Yes. And maybe I could -- I'll have James kind of go into the detail on capital allocation. But I mean, obviously, for us, investing in growth of the business is critical and kind of doubling down on our 2 growth opportunities, Dave, for us that are always front and center. First, from an innovation standpoint, Prysm iO, as we're building upon the extensive database that we've created over the last 20 years to now take that forward in a new device that is -- really literally can fit in anyone's pocket anywhere. This device, coupled with our database, extensive database and then the app, the intelligent wellness app coming along is a major -- for us, it's a major focus and source of investment as we lead out into this new world. And then, of course, leaning into developing markets. Again, we have a scalable model. We're taking a very different approach, digital first there. So we're not talking about massive fixed cost infrastructure investments, rather, we're really building it out to be scalable. And so as we go into India, that's a priority and making certain that we're really allocating our investment into growth first. But James, maybe you can talk more about capital allocation.

James D. Thomas

Analyst

Yes.
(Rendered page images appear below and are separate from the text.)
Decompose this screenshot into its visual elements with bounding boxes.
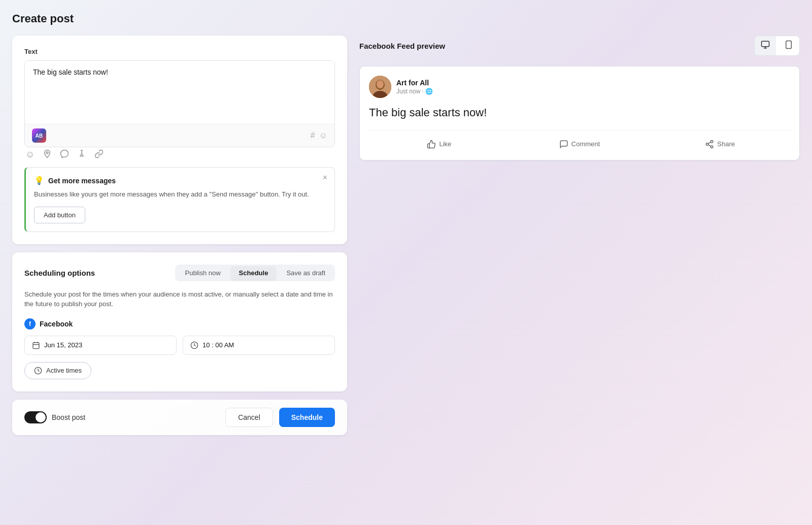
svg-rect-10 xyxy=(786,41,792,49)
svg-point-16 xyxy=(711,140,714,143)
text-formatting-icons: # ☺ xyxy=(311,131,327,140)
preview-device-buttons xyxy=(754,36,800,56)
comment-label: Comment xyxy=(571,140,600,148)
scheduling-description: Schedule your post for the times when yo… xyxy=(24,289,335,309)
comment-action[interactable]: Comment xyxy=(510,138,650,151)
save-as-draft-tab[interactable]: Save as draft xyxy=(278,266,333,280)
publish-now-tab[interactable]: Publish now xyxy=(177,266,228,280)
time-picker[interactable]: 10 : 00 AM xyxy=(183,336,335,355)
author-meta: Just now · 🌐 xyxy=(396,88,433,95)
add-button-cta[interactable]: Add button xyxy=(34,207,85,223)
svg-rect-7 xyxy=(762,41,769,47)
scheduling-title: Scheduling options xyxy=(24,269,95,277)
info-banner-title: Get more messages xyxy=(48,177,116,185)
svg-line-20 xyxy=(708,142,711,144)
author-meta-text: Just now · 🌐 xyxy=(396,88,433,95)
bottom-bar: Boost post Cancel Schedule xyxy=(12,400,347,435)
scheduling-tabs: Publish now Schedule Save as draft xyxy=(175,265,335,281)
lightbulb-icon: 💡 xyxy=(34,176,44,185)
preview-header: Facebook Feed preview xyxy=(359,36,800,56)
info-banner-header: 💡 Get more messages xyxy=(34,176,326,185)
author-avatar xyxy=(369,76,391,98)
toggle-knob xyxy=(36,412,46,422)
share-label: Share xyxy=(717,140,735,148)
messenger-icon[interactable] xyxy=(60,149,69,161)
boost-toggle-container: Boost post xyxy=(24,411,85,423)
date-time-row: Jun 15, 2023 10 : 00 AM xyxy=(24,336,335,355)
link-icon[interactable] xyxy=(94,149,104,161)
date-value: Jun 15, 2023 xyxy=(44,341,82,349)
svg-point-17 xyxy=(706,143,709,146)
info-banner-close-button[interactable]: × xyxy=(323,174,327,182)
scheduling-header: Scheduling options Publish now Schedule … xyxy=(24,265,335,281)
right-column: Facebook Feed preview xyxy=(359,36,800,160)
preview-card: Art for All Just now · 🌐 The big sale st… xyxy=(359,66,800,160)
location-icon[interactable] xyxy=(43,149,52,161)
platform-name: Facebook xyxy=(40,320,73,328)
date-picker[interactable]: Jun 15, 2023 xyxy=(24,336,177,355)
author-info: Art for All Just now · 🌐 xyxy=(396,79,433,95)
author-name: Art for All xyxy=(396,79,433,87)
desktop-preview-button[interactable] xyxy=(755,36,776,55)
svg-rect-1 xyxy=(33,342,39,348)
info-banner-description: Businesses like yours get more messages … xyxy=(34,189,326,200)
svg-point-15 xyxy=(377,80,384,88)
like-label: Like xyxy=(439,140,451,148)
emoji-picker-icon[interactable]: ☺ xyxy=(319,131,327,140)
text-area-footer: AB # ☺ xyxy=(25,124,334,147)
clock-icon xyxy=(190,341,198,349)
svg-point-0 xyxy=(47,152,49,154)
ai-enhance-icon[interactable]: AB xyxy=(32,128,46,143)
svg-line-19 xyxy=(708,145,711,146)
text-section-label: Text xyxy=(24,48,335,55)
facebook-icon: f xyxy=(24,318,36,330)
preview-author: Art for All Just now · 🌐 xyxy=(369,76,790,98)
boost-toggle-switch[interactable] xyxy=(24,411,47,423)
like-action[interactable]: Like xyxy=(369,138,510,151)
facebook-platform-label: f Facebook xyxy=(24,318,335,330)
share-action[interactable]: Share xyxy=(650,138,790,151)
avatar-image xyxy=(369,76,391,98)
active-times-button[interactable]: Active times xyxy=(24,362,91,379)
text-area-wrapper: The big sale starts now! AB # ☺ xyxy=(24,60,335,147)
info-banner: × 💡 Get more messages Businesses like yo… xyxy=(24,167,335,232)
left-column: Text The big sale starts now! AB # ☺ ☺ xyxy=(12,36,347,435)
emoji-toolbar-icon[interactable]: ☺ xyxy=(25,149,35,161)
like-icon xyxy=(427,140,436,149)
bottom-actions: Cancel Schedule xyxy=(225,408,335,427)
hashtag-icon[interactable]: # xyxy=(311,131,315,140)
time-value: 10 : 00 AM xyxy=(202,341,234,349)
active-times-clock-icon xyxy=(34,367,42,375)
boost-label: Boost post xyxy=(52,413,85,421)
schedule-button[interactable]: Schedule xyxy=(279,408,335,427)
page-title: Create post xyxy=(12,12,800,25)
calendar-icon xyxy=(32,341,40,349)
preview-actions: Like Comment Share xyxy=(369,130,790,151)
comment-icon xyxy=(559,140,568,149)
schedule-tab[interactable]: Schedule xyxy=(231,266,277,280)
mobile-preview-button[interactable] xyxy=(778,36,799,55)
toolbar-icons: ☺ xyxy=(24,147,335,161)
active-times-label: Active times xyxy=(46,367,82,374)
preview-title: Facebook Feed preview xyxy=(359,42,445,50)
text-card: Text The big sale starts now! AB # ☺ ☺ xyxy=(12,36,347,244)
post-text-input[interactable]: The big sale starts now! xyxy=(25,61,334,122)
svg-point-18 xyxy=(711,146,714,148)
scheduling-card: Scheduling options Publish now Schedule … xyxy=(12,252,347,391)
share-icon xyxy=(705,140,714,149)
lab-icon[interactable] xyxy=(77,149,86,161)
preview-post-text: The big sale starts now! xyxy=(369,105,790,121)
cancel-button[interactable]: Cancel xyxy=(225,408,273,427)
Our capital allocation strategy has been consistent. We fund the business. We look for opportunities where we can find the growth, like Ryan mentioned, right now, Prysm iO, India and then other several initiatives inside the business, we're heavily funding. The second one is making sure that we're able to service our debt, that we can manage our obligations going forward with where we're in a really healthy position. And the third is to continue to pay a strong dividend, return value to shareholders through both our dividend and then when opportunity permits to be able to be in the market to repurchase shares. And so that's really what we have and we're looking forward. And we also look for other opportunities where we can take advantage of potential opportunity that may arise to go after growth.

Operator

Operator

I am showing no further questions at this time. I would like to turn it back to Ryan Napierski for closing remarks.

Ryan S. Napierski

Analyst

Well, we really appreciate everyone joining the call. If you have additional questions, please reach out to B.G., James, myself to answer those. We're very, very excited about the future as it's unfolding. We were pleased with our first half results and are now very focused on second half in preparations for 2026. We're going to be driving these 3 priorities across the business of accelerating innovation with Prysm iO and our intelligent wellness platform, strengthening our core business with developing and emerging markets beginning with India and then driving operational performance and efficiency, all with an end game of strengthening shareholder value as we provide greater opportunities for our empowered sales force, affiliates and powerful leaders around the world, where we provide them opportunities to grow and empowerment initiatives is where we find success in our business. So that's what we're acutely focused on. We'll look forward to updating you in coming quarters. And so please join the calls and reach out with any questions. Thank you.

Operator

Operator

Thank you for your participation in today's conference. This does conclude the program, and you may now disconnect.